Sunday, June 18, 2017

THE CLEAR AND THE NOIR


I know my readers are a sophisticated bunch, so you’ve probably seen the movie of The Lady in the Lake (1947) – based on Chandler’s novel - where Marlowe is played by Robert Montgomery and also played by the camera so that everybody talks directly into the lens, hands the camera a cigarette, takes a swing at the camera, and so on, and we only see the actor when he appears in a mirror, which he does surprisingly often.  It’s kind of clever but it also kind of doesn’t work.
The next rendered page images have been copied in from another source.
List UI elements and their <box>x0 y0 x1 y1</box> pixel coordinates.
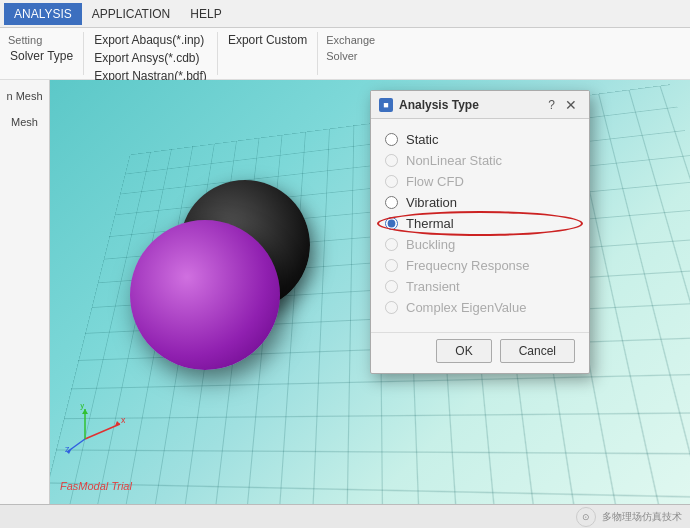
label-flow-cfd: Flow CFD <box>406 174 464 189</box>
option-thermal[interactable]: Thermal <box>385 213 575 234</box>
option-frequency-response[interactable]: Frequecny Response <box>385 255 575 276</box>
dialog-title-text: Analysis Type <box>399 98 544 112</box>
cancel-button[interactable]: Cancel <box>500 339 575 363</box>
dialog-body: Static NonLinear Static Flow CFD Vibrati… <box>371 119 589 332</box>
label-static: Static <box>406 132 439 147</box>
option-buckling[interactable]: Buckling <box>385 234 575 255</box>
option-complex-eigenvalue[interactable]: Complex EigenValue <box>385 297 575 318</box>
label-nonlinear-static: NonLinear Static <box>406 153 502 168</box>
label-transient: Transient <box>406 279 460 294</box>
label-thermal: Thermal <box>406 216 454 231</box>
label-buckling: Buckling <box>406 237 455 252</box>
label-vibration: Vibration <box>406 195 457 210</box>
radio-vibration[interactable] <box>385 196 398 209</box>
dialog-footer: OK Cancel <box>371 332 589 373</box>
option-flow-cfd[interactable]: Flow CFD <box>385 171 575 192</box>
ok-button[interactable]: OK <box>436 339 491 363</box>
option-vibration[interactable]: Vibration <box>385 192 575 213</box>
radio-buckling <box>385 238 398 251</box>
option-static[interactable]: Static <box>385 129 575 150</box>
modal-overlay: ■ Analysis Type ? ✕ Static NonLinear Sta… <box>0 0 690 528</box>
radio-thermal[interactable] <box>385 217 398 230</box>
analysis-type-dialog: ■ Analysis Type ? ✕ Static NonLinear Sta… <box>370 90 590 374</box>
dialog-title-icon: ■ <box>379 98 393 112</box>
label-complex-eigenvalue: Complex EigenValue <box>406 300 526 315</box>
option-nonlinear-static[interactable]: NonLinear Static <box>385 150 575 171</box>
radio-transient <box>385 280 398 293</box>
dialog-help-button[interactable]: ? <box>544 98 559 112</box>
radio-flow-cfd <box>385 175 398 188</box>
dialog-close-button[interactable]: ✕ <box>561 97 581 113</box>
dialog-titlebar: ■ Analysis Type ? ✕ <box>371 91 589 119</box>
radio-frequency-response <box>385 259 398 272</box>
radio-nonlinear-static <box>385 154 398 167</box>
radio-static[interactable] <box>385 133 398 146</box>
label-frequency-response: Frequecny Response <box>406 258 530 273</box>
option-transient[interactable]: Transient <box>385 276 575 297</box>
radio-complex-eigenvalue <box>385 301 398 314</box>
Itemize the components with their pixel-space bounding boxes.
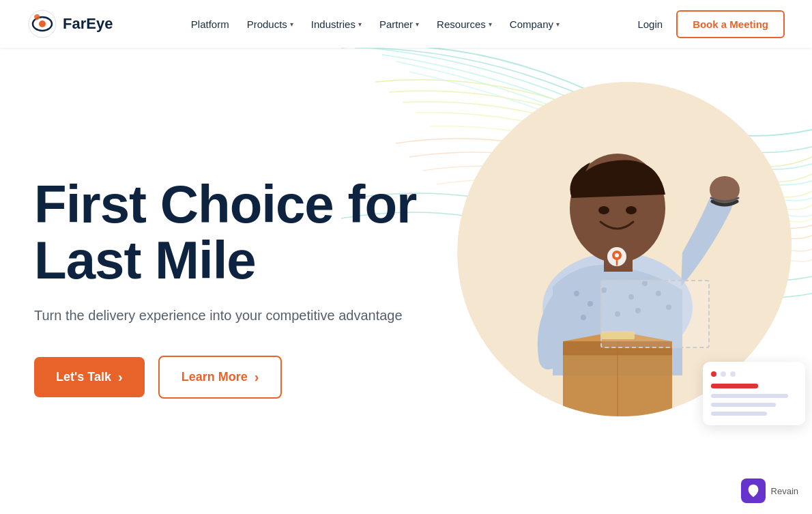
chevron-down-icon: ▾ <box>416 20 419 28</box>
card-bar-gray3 <box>711 412 767 416</box>
nav-label-platform: Platform <box>191 18 229 30</box>
nav-item-company[interactable]: Company ▾ <box>503 14 566 34</box>
hero-section: First Choice for Last Mile Turn the deli… <box>0 48 812 514</box>
lets-talk-button[interactable]: Let's Talk › <box>34 357 145 397</box>
nav-link-resources[interactable]: Resources ▾ <box>430 14 499 34</box>
login-link[interactable]: Login <box>637 18 663 30</box>
nav-item-products[interactable]: Products ▾ <box>240 14 300 34</box>
chevron-down-icon: ▾ <box>489 20 492 28</box>
nav-link-company[interactable]: Company ▾ <box>503 14 566 34</box>
hero-title: First Choice for Last Mile <box>34 177 450 289</box>
nav-link-platform[interactable]: Platform <box>184 14 236 34</box>
nav-item-resources[interactable]: Resources ▾ <box>430 14 499 34</box>
nav-item-industries[interactable]: Industries ▾ <box>304 14 368 34</box>
nav-label-company: Company <box>510 18 553 30</box>
svg-point-27 <box>615 253 619 257</box>
nav-label-resources: Resources <box>437 18 486 30</box>
hero-cta-buttons: Let's Talk › Learn More › <box>34 356 450 399</box>
revain-badge: Revain <box>741 479 798 503</box>
logo-link[interactable]: FarEye <box>27 9 113 39</box>
nav-item-platform[interactable]: Platform <box>184 14 236 34</box>
svg-point-2 <box>39 20 46 27</box>
fareye-logo-icon <box>27 9 57 39</box>
revain-icon-svg <box>746 483 761 498</box>
navbar: FarEye Platform Products ▾ Industries ▾ … <box>0 0 812 48</box>
map-pin-svg <box>606 246 628 268</box>
floating-ui-card <box>703 362 805 425</box>
hero-text-block: First Choice for Last Mile Turn the deli… <box>0 163 450 399</box>
tracking-box-overlay <box>600 280 710 348</box>
revain-label: Revain <box>771 486 798 496</box>
nav-link-industries[interactable]: Industries ▾ <box>304 14 368 34</box>
lets-talk-label: Let's Talk <box>56 370 111 384</box>
chevron-down-icon: ▾ <box>556 20 560 28</box>
nav-label-products: Products <box>247 18 287 30</box>
card-status-dot <box>711 371 716 377</box>
nav-link-partner[interactable]: Partner ▾ <box>373 14 426 34</box>
location-pin-icon <box>606 246 628 268</box>
card-dot3 <box>730 371 736 377</box>
learn-more-button[interactable]: Learn More › <box>158 356 282 399</box>
learn-more-label: Learn More <box>182 370 248 384</box>
card-bar-gray1 <box>711 394 788 398</box>
card-bar-gray2 <box>711 403 776 407</box>
chevron-down-icon: ▾ <box>358 20 362 28</box>
chevron-down-icon: ▾ <box>290 20 293 28</box>
card-bar-red <box>711 384 758 388</box>
card-dot2 <box>721 371 726 377</box>
revain-logo-icon <box>741 479 766 503</box>
nav-label-partner: Partner <box>379 18 413 30</box>
nav-menu: Platform Products ▾ Industries ▾ Partner… <box>184 14 566 34</box>
logo-text: FarEye <box>63 15 113 33</box>
nav-link-products[interactable]: Products ▾ <box>240 14 300 34</box>
arrow-icon: › <box>118 369 123 385</box>
hero-subtitle: Turn the delivery experience into your c… <box>34 305 416 326</box>
nav-actions: Login Book a Meeting <box>637 10 785 38</box>
nav-item-partner[interactable]: Partner ▾ <box>373 14 426 34</box>
arrow-icon: › <box>255 369 259 385</box>
nav-label-industries: Industries <box>311 18 356 30</box>
book-meeting-button[interactable]: Book a Meeting <box>676 10 785 38</box>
Still, the movie is much enlivened by the presence of Audrey Totter, an actress with a 40 year career, starting as a compelling yet not quite A-list movie actress, and later appearing in all kinds of TV series from Alfred Hitchcock Presents via Dr Kildare and Wagon Train right through to Murder She Wrote, which was her last appearance in 1987.  Here she is in Life magazine, in character I assume, though I haven't worked out which one:




By noir standards there really isn’t a lot of boozing in the movie of The Lady in the Lake, but there’s one scene where the Audrey Totter character (Adrienne Fromsett) takes Marlowe back to her apartment for a drink she returns from the kitchen with a bucket of ice and two tall glasses of some clear liquid (alas you can only see one of them here): 


And my question is: what’s in that glass?  Raw vodka?  Raw gin?  We know that noir women are hard-drinkers but surely even they didn’t serve tumblers of raw alcohol to their gentleman callers.  White wine?  Well that’s probably the best guess, though even in 1940s Hollywood that would surely have seemed a bit gauche.  Or perhaps there are some mysteries that even Marlowe isn’t meant to solve.